Mobilize the Message v. Bonta (9th Cir 10/11/2022)
Sent to Custom Alerts™ subscribers on 10/12/2022

The 9th Circuit (on a 2-1 vote) affirmed the denial of plaintiffs' motion for a preliminary injunction which sought to restrain the California Attorney General from applying California’s “ABC test,” codified in California Labor Code 2775(b)(1) to classify plaintiffs’ doorknockers and signature gatherers as either employees or independent contractors.

For certain purposes, California classifies “a person providing labor or services for remuneration” as an employee unless the hiring entity satisfies the “ABC test” adopted in Dynamex Operations West, Inc. v. Superior Court, 416 P.3d 1 (Cal. 2018). Cal. Lab. Code 2775(b)(1).

Section 2775 and Dynamex do not apply to several occupations. For workers in the exempt occupations, the multifactor test of S.G. Borello & Sons, Inc. v.

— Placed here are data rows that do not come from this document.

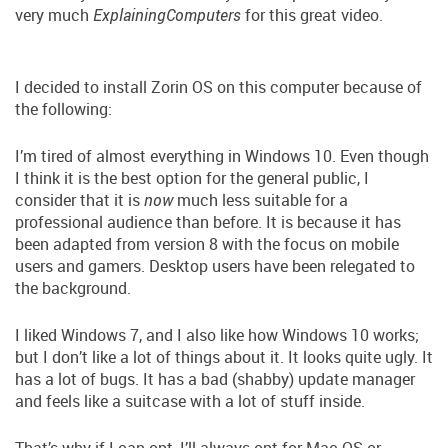
very much
ExplainingComputers
for this great video.
I decided to install Zorin OS on this computer because of
the following:
I’m tired of almost everything in Windows 10. Even though
I think it is the best option for the general public, I
consider that it is
now
much less suitable for a
professional audience than before. It is because it has
been adapted from version 8 with the focus on mobile
users and gamers. Desktop users have been relegated to
the background.
I liked Windows 7, and I also like how Windows 10 works;
but I don’t like a lot of things about it. It looks quite ugly. It
has a lot of bugs. It has a bad (shabby) update manager
and feels like a suitcase with a lot of stuff inside.
That’s why if I can opt, I’ll always opt for Mac OS or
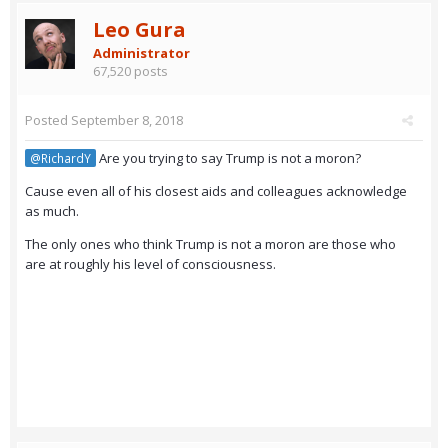
Leo Gura
Administrator
67,520 posts
Posted
September 8, 2018
Are you trying to say Trump is not a moron?
@RichardY
Cause even all of his closest aids and colleagues acknowledge
as much.
The only ones who think Trump is not a moron are those who
are at roughly his level of consciousness.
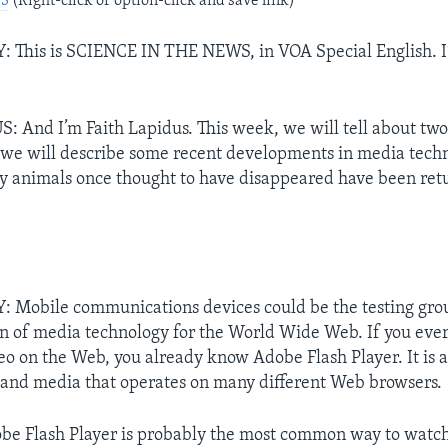
P3
(Right-click or option-click and save link)
This is SCIENCE IN THE NEWS, in VOA Special English. I
 And I’m Faith Lapidus. This week, we will tell about two
t, we will describe some recent developments in media techn
hy animals once thought to have disappeared have been retu
Mobile communications devices could be the testing grou
n of media technology for the World Wide Web. If you ever
deo on the Web, you already know Adobe Flash Player. It is 
 and media that operates on many different Web browsers.
be Flash Player is probably the most common way to watc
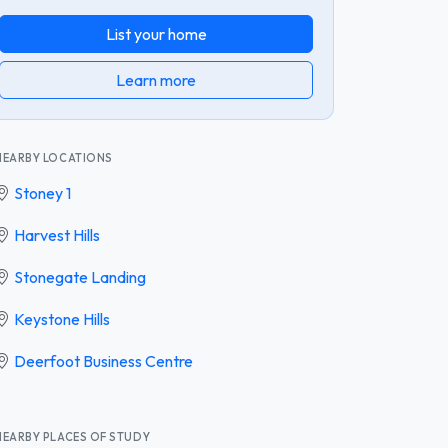
List your home
Learn more
NEARBY LOCATIONS
Stoney 1
Harvest Hills
Stonegate Landing
Keystone Hills
Deerfoot Business Centre
NEARBY PLACES OF STUDY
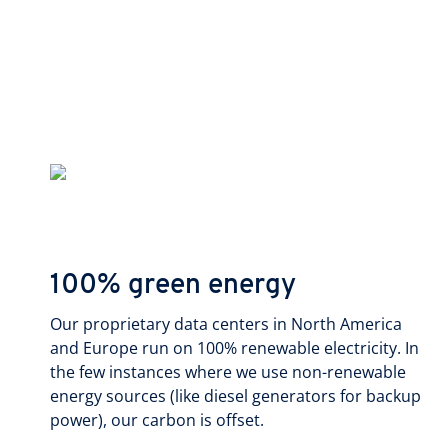
100% green energy
Our proprietary data centers in North America
and Europe run on 100% renewable electricity. In
the few instances where we use non-renewable
energy sources (like diesel generators for backup
power), our carbon is offset.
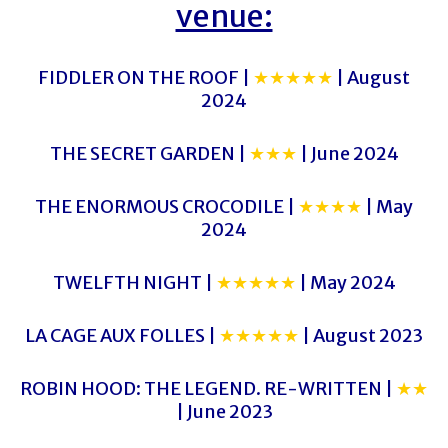
venue:
FIDDLER ON THE ROOF |
★★★★★
| August
2024
THE SECRET GARDEN |
★★★
| June 2024
THE ENORMOUS CROCODILE |
★★★★
| May
2024
TWELFTH NIGHT |
★★★★★
| May 2024
LA CAGE AUX FOLLES |
★★★★★
| August 2023
ROBIN HOOD: THE LEGEND. RE-WRITTEN |
★★
| June 2023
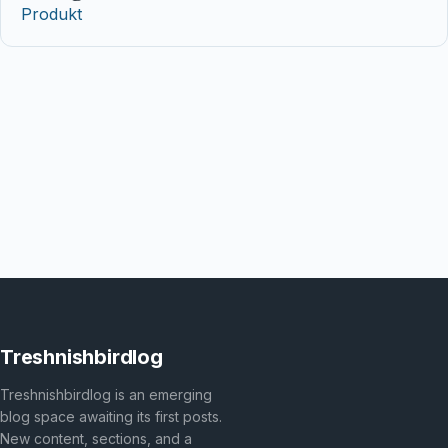
Produkt
Treshnishbirdlog
Treshnishbirdlog is an emerging
blog space awaiting its first posts.
New content, sections, and a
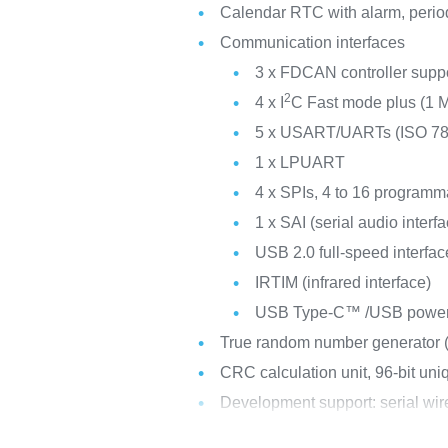
Calendar RTC with alarm, perio
Communication interfaces
3 x FDCAN controller suppor
2
4 x I
C Fast mode plus (1 M
5 x USART/UARTs (ISO 7816
1 x LPUART
4 x SPIs, 4 to 16 programma
1 x SAI (serial audio interf
USB 2.0 full-speed interf
IRTIM (infrared interface)
USB Type-C™ /USB power d
True random number generator
CRC calculation unit, 96-bit uni
Development support: serial w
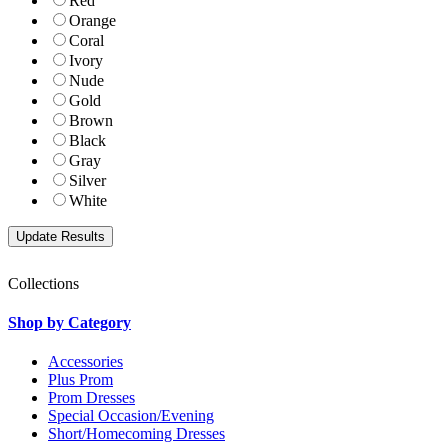
Red
Orange
Coral
Ivory
Nude
Gold
Brown
Black
Gray
Silver
White
Collections
Shop by Category
Accessories
Plus Prom
Prom Dresses
Special Occasion/Evening
Short/Homecoming Dresses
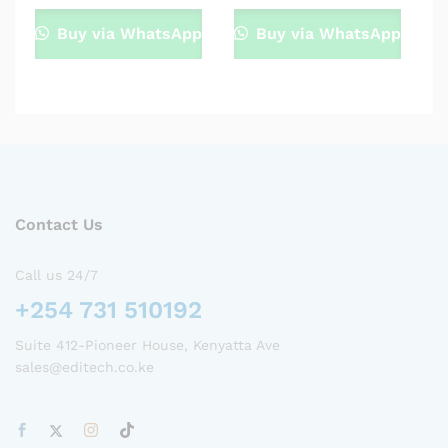
Buy via WhatsApp
Buy via WhatsApp
Contact Us
Call us 24/7
+254 731 510192
Suite 412-Pioneer House, Kenyatta Ave
sales@editech.co.ke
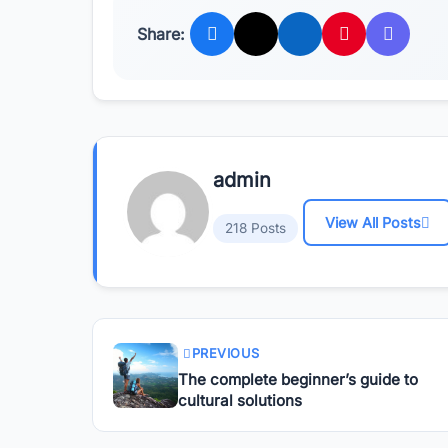
Share:
admin
View All Posts
218 Posts
PREVIOUS
The complete beginner’s guide to
cultural solutions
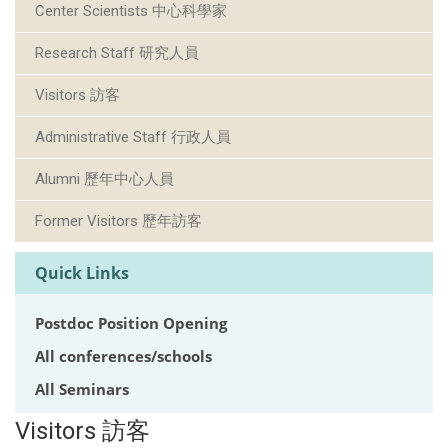
Center Scientists 中心科學家
Research Staff 研究人員
Visitors 訪客
Administrative Staff 行政人員
Alumni 歷年中心人員
Former Visitors 歷年訪客
Quick Links
Postdoc Position Opening
All conferences/schools
All Seminars
Visitors 訪客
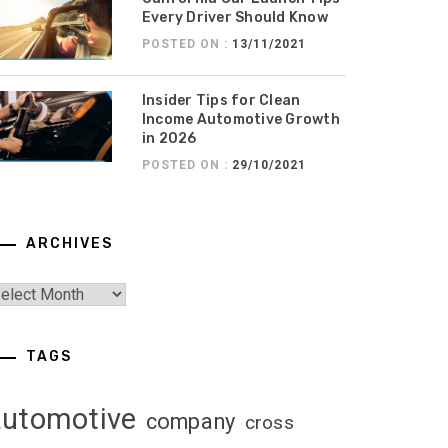
Every Driver Should Know
POSTED ON :
13/11/2021
Insider Tips for Clean
Income Automotive Growth
in 2026
POSTED ON :
29/10/2021
ARCHIVES
TAGS
automotive
company
cross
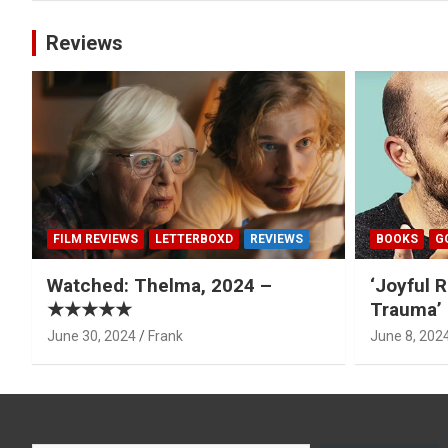
Reviews
FILM REVIEWS
LETTERBOXD
REVIEWS
BOOKS
G
Watched: Thelma, 2024 –
‘Joyful R
★★★★★
Trauma’ 
June 30, 2024
Frank
June 8, 202
Type your email…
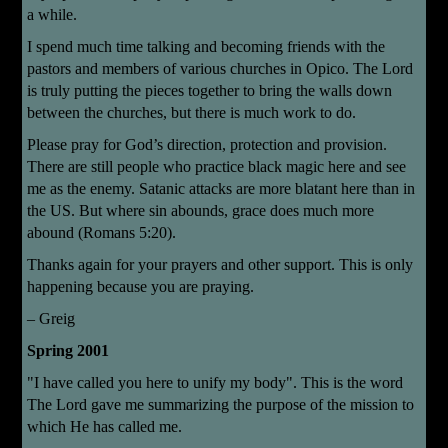
a while.
I spend much time talking and becoming friends with the
pastors and members of various churches in Opico. The Lord
is truly putting the pieces together to bring the walls down
between the churches, but there is much work to do.
Please pray for God’s direction, protection and provision.
There are still people who practice black magic here and see
me as the enemy. Satanic attacks are more blatant here than in
the US. But where sin abounds, grace does much more
abound (Romans 5:20).
Thanks again for your prayers and other support. This is only
happening because you are praying.
– Greig
Spring 2001
"I have called you here to unify my body". This is the word
The Lord gave me summarizing the purpose of the mission to
which He has called me.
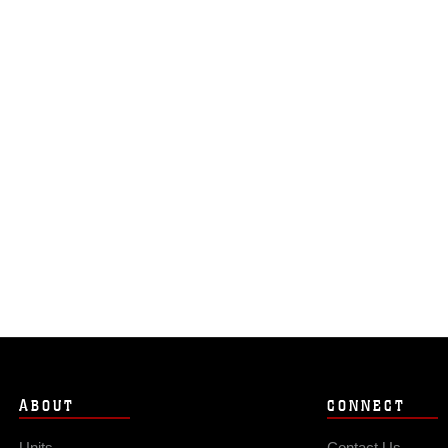
ABOUT
CONNECT
Units
Contact Us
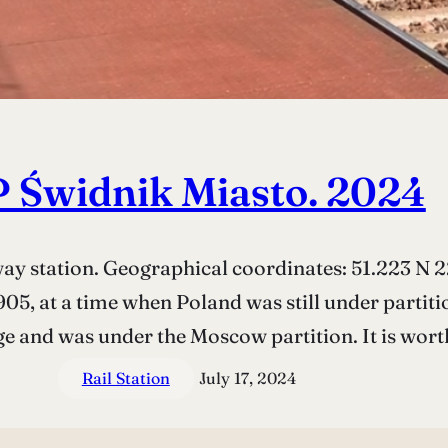
 Świdnik Miasto. 2024
 station. Geographical coordinates: 51.223 N 22
05, at a time when Poland was still under partiti
ge and was under the Moscow partition. It is wor
Rail Station
July 17, 2024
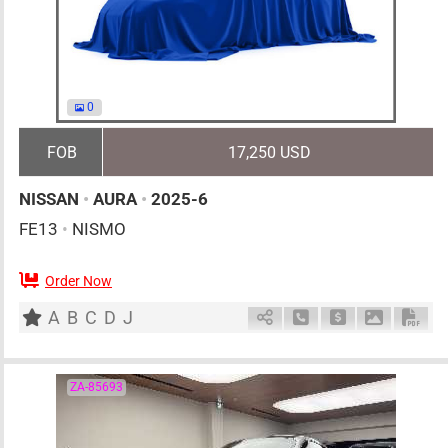
0
FOB
17,250 USD
NISSAN
•
AURA
•
2025-6
FE13
•
NISMO
Order Now
5
AT
H
1200cc
km
A
B
C
D
J
Schedule Call Back
Ask Price
Download 
Down
ZA-85693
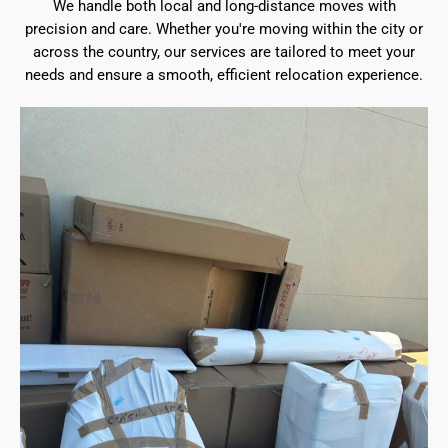
We handle both local and long-distance moves with
precision and care. Whether you're moving within the city or
across the country, our services are tailored to meet your
needs and ensure a smooth, efficient relocation experience.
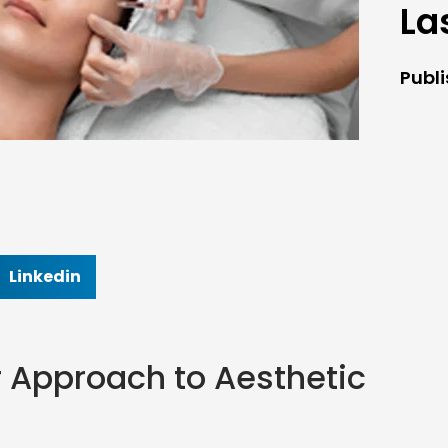
La
Publ
Linkedin
r Approach to Aesthetic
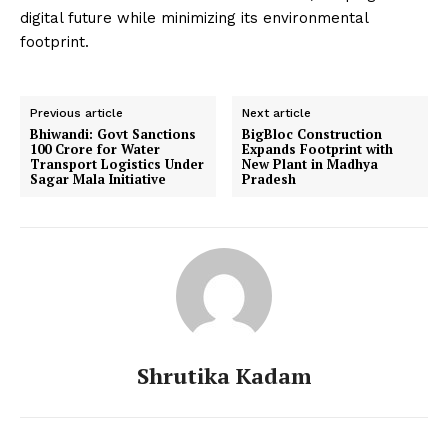
digital future while minimizing its environmental
footprint.
Previous article
Next article
Bhiwandi: Govt Sanctions
BigBloc Construction
₹100 Crore for Water
Expands Footprint with
Transport Logistics Under
New Plant in Madhya
Sagar Mala Initiative
Pradesh
Shrutika Kadam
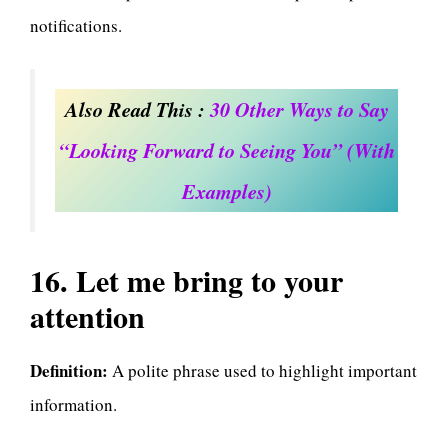
notifications.
Also Read This :
30 Other Ways to Say
“Looking Forward to Seeing You” (With
Examples)
16. Let me bring to your
attention
Definition:
A polite phrase used to highlight important
information.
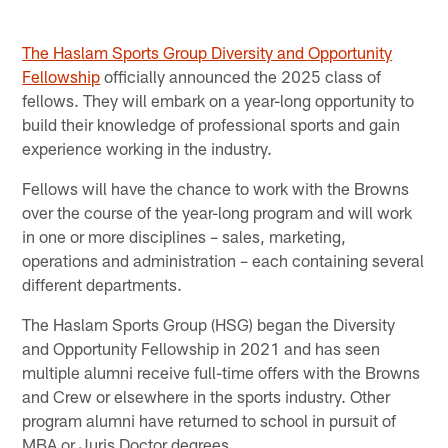
The Haslam Sports Group Diversity and Opportunity
Fellowship
officially announced the 2025 class of
fellows. They will embark on a year-long opportunity to
build their knowledge of professional sports and gain
experience working in the industry.
Fellows will have the chance to work with the Browns
over the course of the year-long program and will work
in one or more disciplines – sales, marketing,
operations and administration – each containing several
different departments.
The Haslam Sports Group (HSG) began the Diversity
and Opportunity Fellowship in 2021 and has seen
multiple alumni receive full-time offers with the Browns
and Crew or elsewhere in the sports industry. Other
program alumni have returned to school in pursuit of
MBA or Juris Doctor degrees.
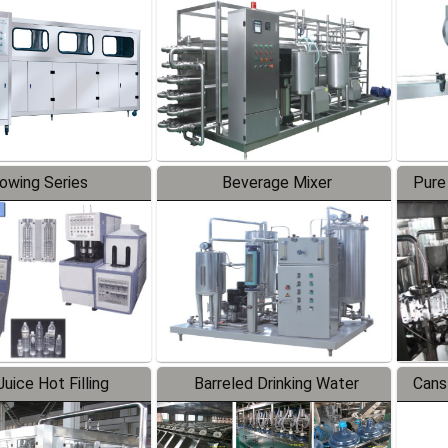
Line
lowing Series
Beverage Mixer
Pure
uice Hot Filling
Barreled Drinking Water
Cans
oduction Line
Production Line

Department of Industrial Relations, 769 P.2d 399 (Cal. 1989), governs in determining whether the worker is an employee or an independent contractor. Although Dynamex was initially limited to wage orders, with Borello applying outside that context, the California legislature codified the ABC test and expanded its applicability through the enactment of Assembly Bill No. 5 (AB 5) in 2019.

Plaintiffs hire doorknockers and signature gatherers, which they purport to hire as independent contractors. Plaintiffs claimed that the California law violates the First Amendment because it discriminates against speech based on its content by classifying their doorknockers and signature gatherers as employees or independent contractors under the ABC test while classifying direct sales salespersons, newspaper distributors, and newspaper carriers under Borello.

The court accepted, for present purposes, plaintiffs’ assertion that application of the ABC test to their doorknockers and signature gatherers increased the likelihood that they will be classified as employees. The court also accepted that classification of their doorknockers and signature gatherers as employees might impose greater costs on plaintiffs than if these individuals had been classified as independent contractors, and that as a result they might not retain as many doorknockers and signature gatherers.

Such an indirect impact on speech, however, does not violate the First Amendment. Section 2783 does not target certain types of speech. Unless an occupational exemption exists, the ABC test applies across California’s economy. Thus, plaintiffs were not unfairly burdened by application of the ABC test to their doorknockers and signature gatherers.

The court also rejected plaintiffs’ assertion that statutory exemptions for direct sales salespersons, newspaper distributors, and newspaper carriers constituted content-based discrimination. The exemptions do not depend on the communicative content, if any, conveyed by the workers but rather on the workers’ occupations. Although determination of whether an individual is, for example, a direct sales salesperson might require some attention to the individual’s speech, the US Supreme Court has rejected the view that any examination of speech or expression inherently triggers heightened First Amendment concern.

Because plaintiffs had not established a colorable claim that their First Amendment rights had been infringed, or were threatened with infringement, they had not demonstrated a likelihood of success on the merits. The district court did not abuse its discretion in denying a preliminary injunction.

Dissenting, Judge VanDyke stated he would reverse the denial of a preliminary injunction. The governmental burdens challenged here turned primarily on what is said, not labor distinctions unrelated to speech. Regardless of whether such content-based distinctions hide under the veneer of a labor classification, the First Amendment’s protections remain the same. Plaintiffs face cost-prohibitive expenses because of the content of the speech in which they engage.